Границы большой стратегии очень широки, но они не охватывают собою все отношения всех стран, участвующих в международной политике во всей ее совокупности. Каковы бы ни были отношения между, скажем, Швецией и Гватемалой, едва ли на них повлияет взаимный страх нападения или взаимные ожидания военной помощи. Отсюда следует, что шведско-гватемальские отношения не обусловлены логикой стратегии — хотя, конечно, и Швеция, и Гватемала действительно поддерживают стратегические отношения со своими потенциальными врагами и потенциальными союзниками, и эти отношения в какой-то точке могут пересечься. Таким образом, большая стратегия существует внутри международной политики, но не совпадает с ее границами. Попутно мы можем отметить, что один из способов оценить состояние глобальной политики по некоему «нормативному индексу прогресса» заключается в том, чтобы определить, какой процент международных отношений имеет существенный стратегический заряд[167]

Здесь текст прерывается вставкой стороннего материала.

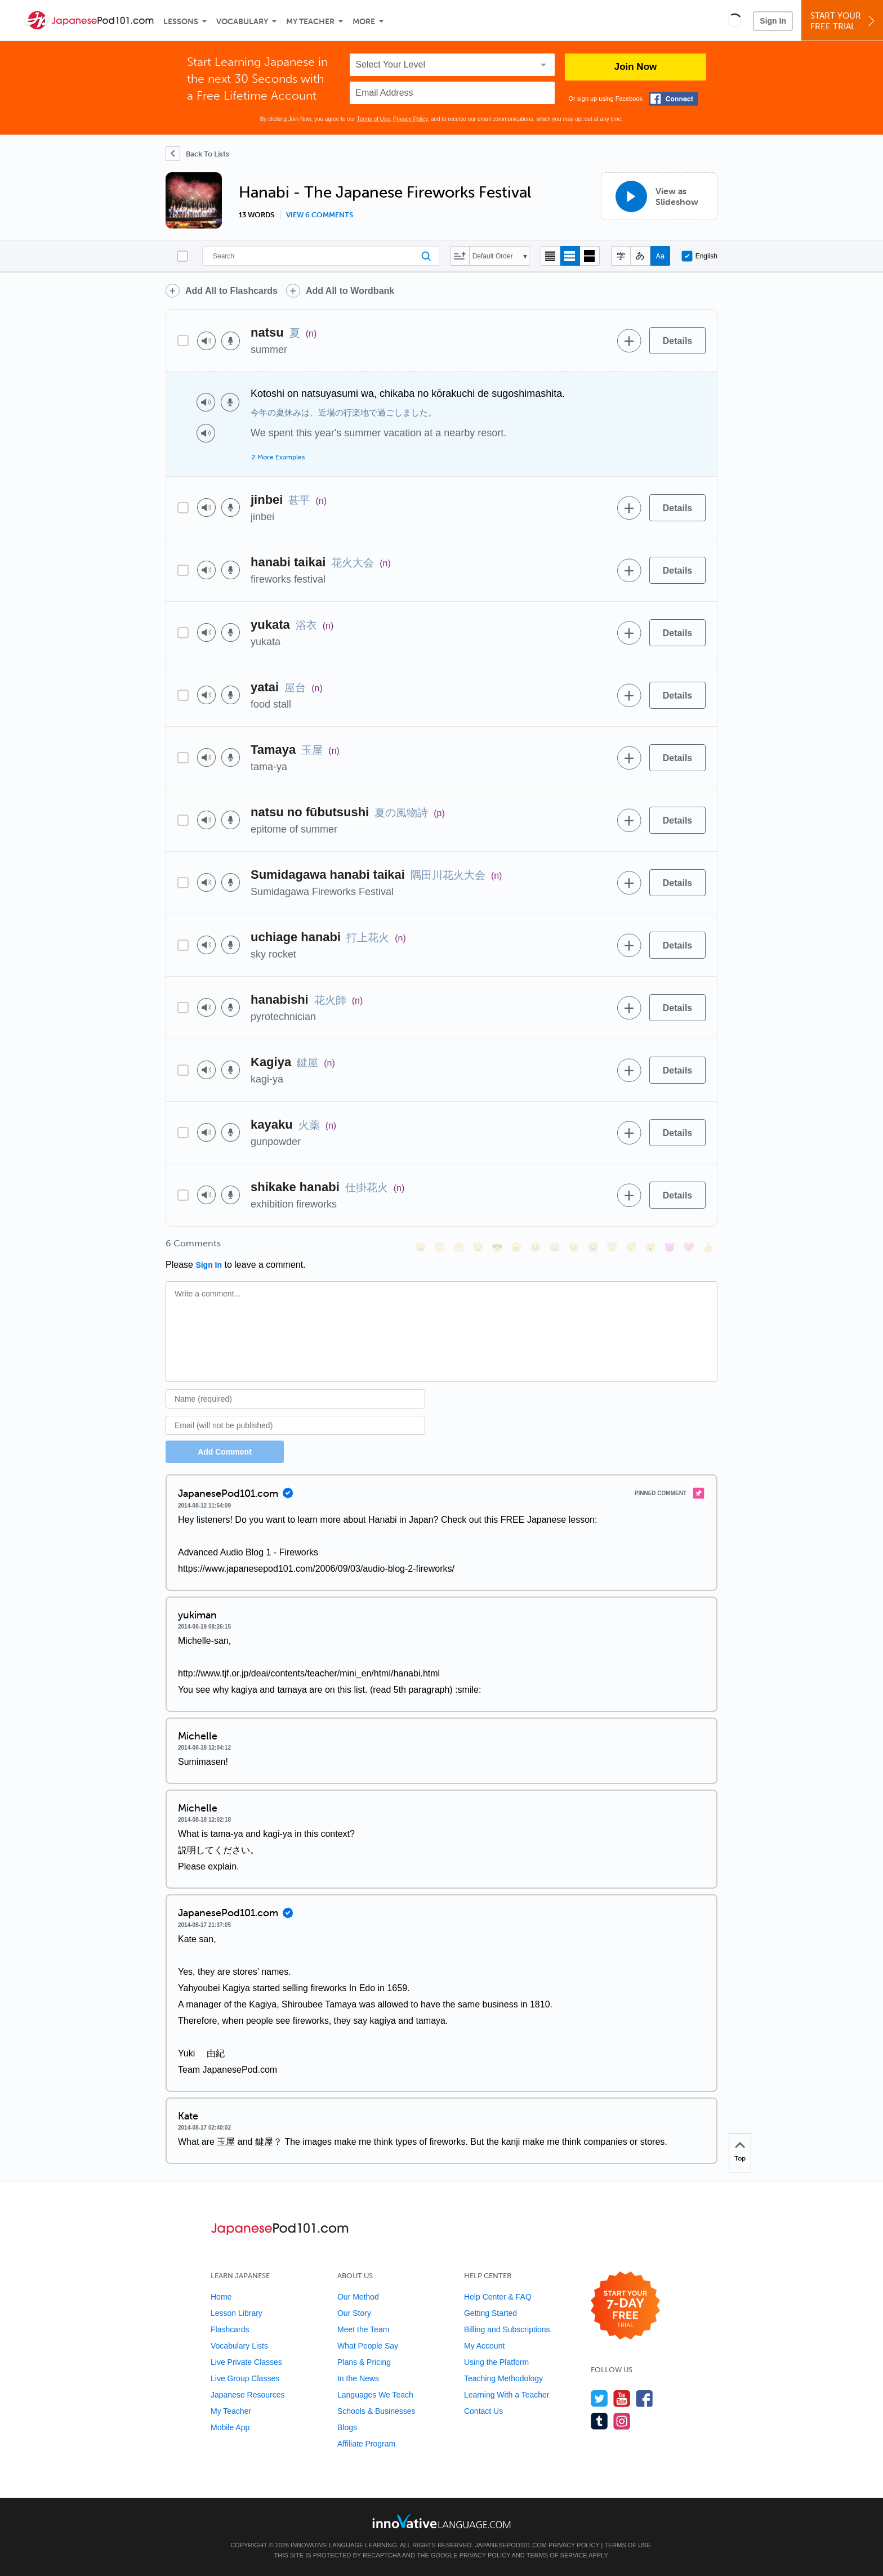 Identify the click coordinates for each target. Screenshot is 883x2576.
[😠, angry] (516, 1247)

. Правда, большая стратегия существует и вне международной политики, ибо она включает в себя высший уровень взаимодействия между любыми сторонами, способными применить друг против друга силу, включая преступные и террористические группировки.Та же самая парадоксальная логика прослеживается на уровне большой стратегии и во внутригосударственных делах — в тех случаях, когда государственная монополия на применение силы является неполной: будь то в гражданских войнах или в преступной деятельности. В действительности можно было бы обнаружить уровень большой стратегии даже в ножевой драке между двумя головорезами в темном переулке: их рыки и вопли можно рассматривать как формы дипломатии и пропаганды; либо один, либо другой могут попытаться использовать экономические стимулы, предлагая деньги за прекращение драки; известная доля разведывательной деятельности и обмана присутствует, когда каждый из них норовит сбить противника с толку ложными заявлениями. В такой драке мы можем распознать и тактический уровень, на котором происходят их выпады и парирования, и технический уровень — использование ножей. Даже сами участники поножовщины осознают различия между уровнями, потому что умоляют друг друга, угрожают, заключают сделки, продолжая драку. Так что большая стратегия может наличествовать даже в самом мелком масштабе — по крайней мере, до того времени, пока не прибудет полиция.
Но, хотя логика, действующая в ножевой драке, точно та же, что и логика международной политики, явления, которые она определяет, сильно отличаются друг от друга, и не только из-за масштаба, но и потому, что эти явления состоят из индивидуальных поступков и мыслей. Поэтому весь институциональный и политический аспект, характеризующий поведение государств, здесь полностью отсутствует, а вместе с ним — и постоянное противоречие между политическими соглашениями, подчиняющимися прямолинейной логике, и парадоксальной логикой, которая правит конфликтами. Мое исследование ограничится взаимодействиями между государствами не потому, что самое естественное место стратегии — именно там, но по ровно противоположной причине: только государства, управляемые стратегами-королями, могут целенаправленно подражать спонтанному стратегическому поведению двух головорезов, схватившихся друг с другом в закоулке, ибо для них парадоксальные действия в виде обмана и или совершения обходного маневра так же естественны.
Независимо от того, как мы видим большую стратегию — статически, как здание, или динамически, как нечто вроде очень сложно устроенного фонтана, — она представляет собою заключительный уровень, на котором все, что происходит в вертикальном и горизонтальном измерениях, наконец-то сходится воедино, чтобы определить итоги. Блистательные победы на техническом, тактическом и оперативном уровнях или на уровне театра военных действий, точно также как и грубые ошибки дипломатии — все это может привести к прямо противоположным результатам или остаться без последствий, слившись воедино на уровне большой стратегии.